Referring to FIG. 2, a subsequent CMP step removes the copper layer 16 and diffusion barrier layer 15 above the dielectric layer 12. A copper layer 16a having a thickness d1 is formed in the wide trench 13 and a copper layer 16b with a thickness d2 is formed in the narrow trench 14 where d2>d1. The copper layer 16a is thinner than copper layer 16b even though both trenches 13, 14 were completely filled with copper before the CMP step. Although dishing has occurred on both copper layers 16a, 16b, the effect is more pronounced on the wider copper layer 16a. There is currently no useful method in manufacturing to correct the non-planarity of the copper layers 16a, 16b. As a result, the copper layer 16a has an unacceptably high Rs value and the Rs for the copper layer 16a is significantly larger than the Rs for the copepr layer 16b which will lead to device reliability and performance issues.
A recent advance in copper deposition as described in U.S. Pat. No. 6,420,258 involves a selective growth of copper by an electrochemical method on a conformal seed layer in a trench. The method reduces non-uniformity in metal CMP and thereby minimizes dishing at the top of a copper interconnect. However, the first CMP step that is used to remove the seed layer on the surface of the substrate can be difficult to control since the underlying diffusion barrier layer is frequently too thin to function as a good CMP stop.
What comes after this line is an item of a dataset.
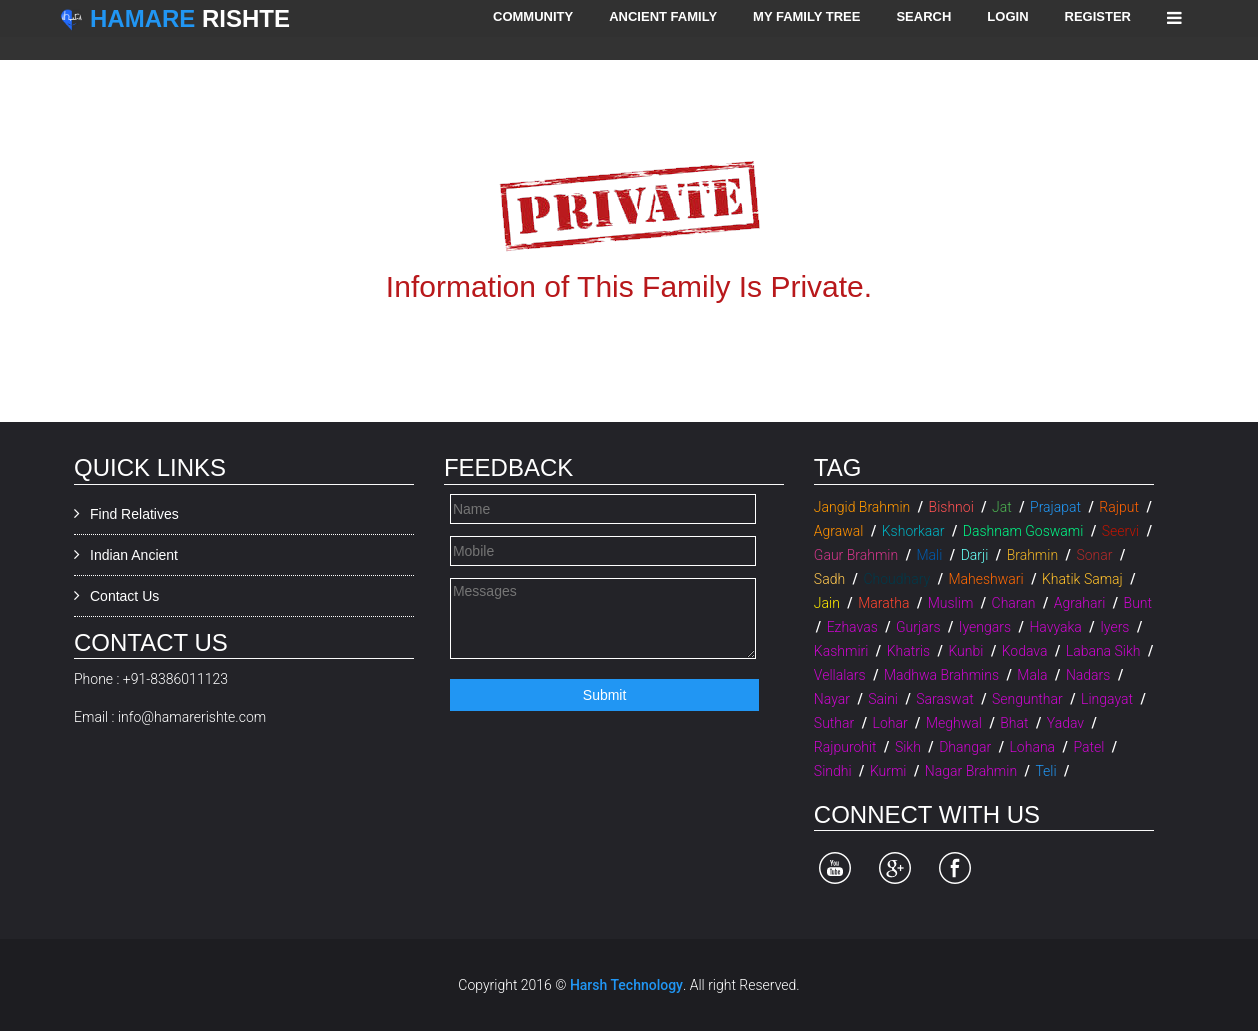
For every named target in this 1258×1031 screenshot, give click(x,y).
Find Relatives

A two step CMP process is described in U.S. Pat. No. 6,228,771 to minimize dishing of metal lines. Initially, a high pad pressure of 3 to 8 psi is used to remove a substantial portion of a metal layer and then a second step with a lower pad pressure removes the remaining metal layer above a dielectric layer. However, the method does not address a Rs nonuniformity problem associated with different metal pattern densities or different metal widths in the same layer.
A copper deposition process that involves two electroplating steps is provided in U.S. Pat. No. 6,350,364. The second electroplating step employs a lower ratio of leveler concentration/brightener concentration than the first step and thereby affords a thinner and more planar copper layer. As a result, copper polish time is decreased and there is more uniformity in the copper lines. Only the first copper layer remains on the substrate.
Another method of minimizing the amount of CMP dishing is described in U.S. Pat. No. 6,225,223 where a first copper layer is planarized by a first CMP step to give a small amount of dishing in a via or trench. Then a selective electroplating process deposits a second Cu layer on the first copper surface. A second CMP step forms an essentially flat second copper layer that is coplanar with an adjacent dielectric layer. However, the method does not address the effect of different pattern densities or trench width variations on Rs.
Therefore, an improved method of forming copper interconnects is needed which affords a uniform copper thickness that is independent of pattern (metal) density and the width of the copper lines in a pattern.